Trends of High Temperature Materials Development in Japan

The thermal efficiency improvement in fire power stations is becoming increasingly important especially for cutting CO2 emission to prevent the global warming. Among the fire power, the advanced combined-cycle plants exhibit the highest efficiency, which is over 50% with inlet gas temperature as high as 1450C. Even 60-65% efficiency would be achieved provided that the inlet gas temperature is increased up to 1700C. To achieve this, however, materials with higher temperature capabilities are needed for turbine blades and vanes. Advanced jet engines also need such materials with even higher performance to increase the inlet gas temperature and the thrust.

Ni-base superalloys have been used as the blade and vane materials. By applying new processes such as directional solidification (DS) and single crystal (SC) solidification techniques, and also materials design techniques to design chemical compositions and microstructures, the temperature capability of superalloys has been improved by 350(C in these 50 years. So-called third generation SC superalloys with 5-6 wt% Re were developed in USA, UK and Japan and practically used in USA and UK as their jet engine turbine blade materials. An extensive effort is now made to develop the fourth generation superalloys; even platinum group metals additions have been tried.

So-called new materials, including refractory metals and alloys, ceramics, etc. have extensively been investigated as alternative materials, though actual practical application has been limited except for some ceramics used as turbo charger rotors in automobile engines. In the last few years, however, some attractive materials were proposed in Japan. They are a new eutectic ceramic, namely, melt growth ceramics (MGC), refractory superalloys based on platinum group metals, and so on.

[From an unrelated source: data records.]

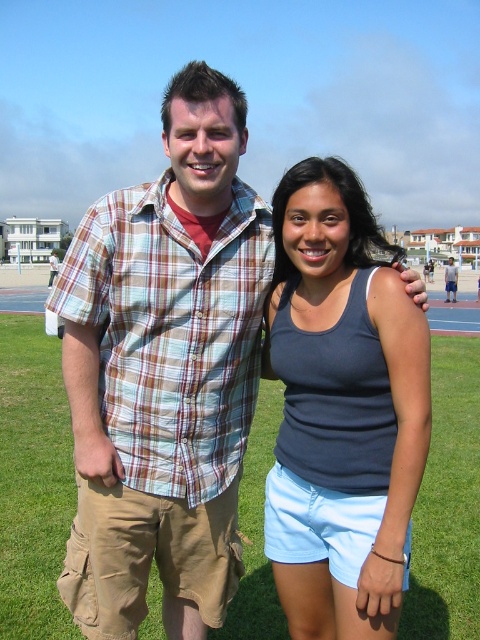 Question: Which object is positioned farthest from the plaid shirt at center?

Choices:
 (A) matte plaid shirt at center
 (B) green grass at center
 (C) matte blue tank top at center

Answer: (C)

Question: Observing the image, what is the correct spatial positioning of plaid cotton shirt at center in reference to matte plaid shirt at center?

Choices:
 (A) right
 (B) left

Answer: (B)

Question: Can you confirm if plaid cotton shirt at center is positioned above plaid shirt at center?

Choices:
 (A) yes
 (B) no

Answer: (B)

Question: Can you confirm if plaid cotton shirt at center is thinner than plaid shirt at center?

Choices:
 (A) yes
 (B) no

Answer: (A)

Question: Which point appears farthest from the camera in this image?

Choices:
 (A) (444, 346)
 (B) (447, 278)
 (C) (423, 275)

Answer: (C)

Question: Which object is the farthest from the matte plaid shirt at center?

Choices:
 (A) plaid cotton shirt at center
 (B) green grass at center
 (C) plaid shirt at center

Answer: (A) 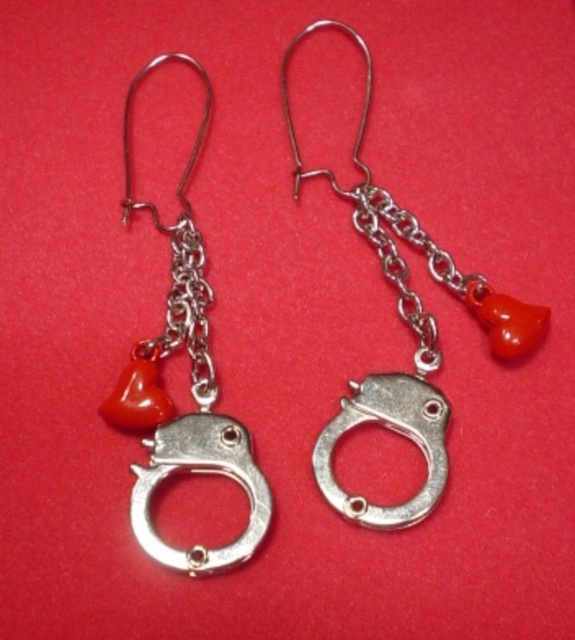 Question: Does silver metallic handcuff at center have a smaller size compared to silver metallic handcuff at left?

Choices:
 (A) no
 (B) yes

Answer: (A)

Question: Among these points, which one is farthest from the camera?

Choices:
 (A) click(270, 496)
 (B) click(417, 428)

Answer: (B)

Question: Is silver metallic handcuff at center smaller than silver metallic handcuff at left?

Choices:
 (A) no
 (B) yes

Answer: (A)

Question: Does silver metallic handcuff at center have a larger size compared to silver metallic handcuff at left?

Choices:
 (A) yes
 (B) no

Answer: (A)

Question: Among these objects, which one is nearest to the camera?

Choices:
 (A) silver metallic handcuff at center
 (B) silver metallic handcuff at left

Answer: (B) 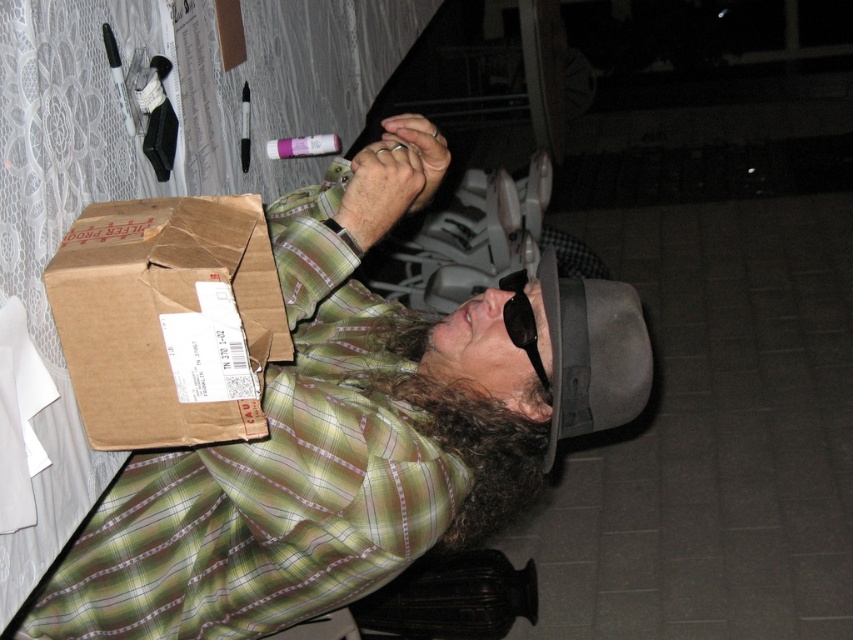 Question: Where is brown cardboard box at center located in relation to brown cardboard box at left in the image?

Choices:
 (A) above
 (B) below

Answer: (B)

Question: Which point is farther to the camera?

Choices:
 (A) (128, 477)
 (B) (137, 301)

Answer: (A)

Question: Can you confirm if brown cardboard box at center is bigger than brown cardboard box at left?

Choices:
 (A) yes
 (B) no

Answer: (A)

Question: Does brown cardboard box at center come in front of brown cardboard box at left?

Choices:
 (A) yes
 (B) no

Answer: (B) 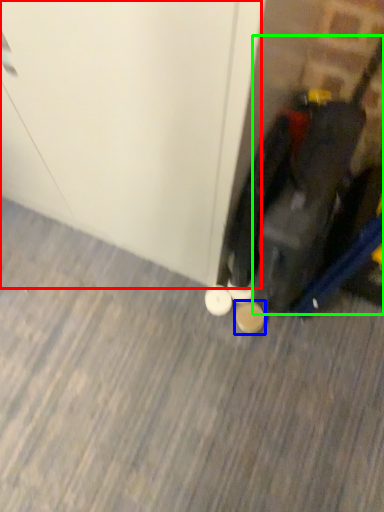 Question: Considering the real-world distances, which object is closest to door (highlighted by a red box)? footwear (highlighted by a blue box) or luggage (highlighted by a green box).

Choices:
 (A) footwear
 (B) luggage

Answer: (B) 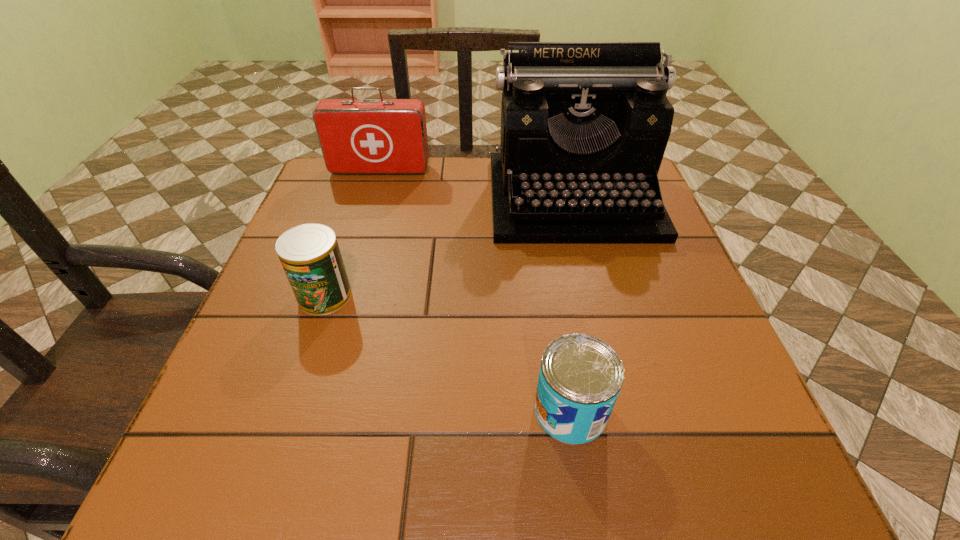 Find the location of a particular element. The height and width of the screenshot is (540, 960). typewriter at the far edge is located at coordinates (584, 125).

The width and height of the screenshot is (960, 540). Find the location of `the first-aid kit at the far edge`. the first-aid kit at the far edge is located at coordinates (357, 136).

Locate an element on the screen. object located at the near edge is located at coordinates (580, 377).

The width and height of the screenshot is (960, 540). I want to click on the first-aid kit present at the left edge, so click(357, 136).

Where is `can situated at the left edge`? The height and width of the screenshot is (540, 960). can situated at the left edge is located at coordinates (310, 256).

What are the coordinates of `object at the right edge` in the screenshot? It's located at (584, 125).

Where is `object present at the far left corner`? This screenshot has width=960, height=540. object present at the far left corner is located at coordinates (357, 136).

This screenshot has width=960, height=540. I want to click on object at the far right corner, so click(x=584, y=125).

I want to click on free space at the far edge of the desktop, so pos(427,198).

Identify the location of vacant position at the near edge of the desktop. (602, 461). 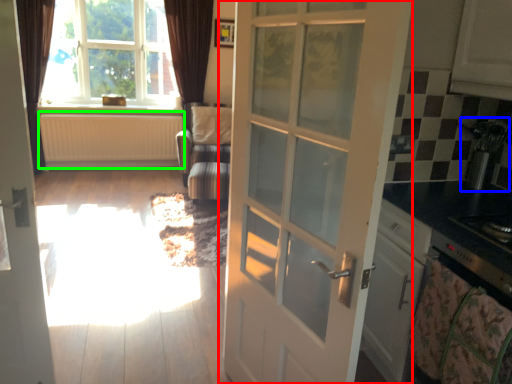 Question: Considering the real-world distances, which object is farthest from door (highlighted by a red box)? appliance (highlighted by a blue box) or radiator (highlighted by a green box)?

Choices:
 (A) appliance
 (B) radiator

Answer: (B)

In the first part of my talk, the possibility with superalloys is discussed after introducing past and present national projects in Japan. In the second part, the efforts being made in Japan towards new materials beyond superalloys are introduced. In the last part, an outline of the "High Temperature Materials 21 (HTM-21)" Project launched at NRIM in June 1999 is introduced. The targets for superalloy, ceramic and refractory superalloy developments, the total research plan, and some typical result being obtained so far are introduced, leaving the details to be presented later in this Symposium as HTM 21 Project reports.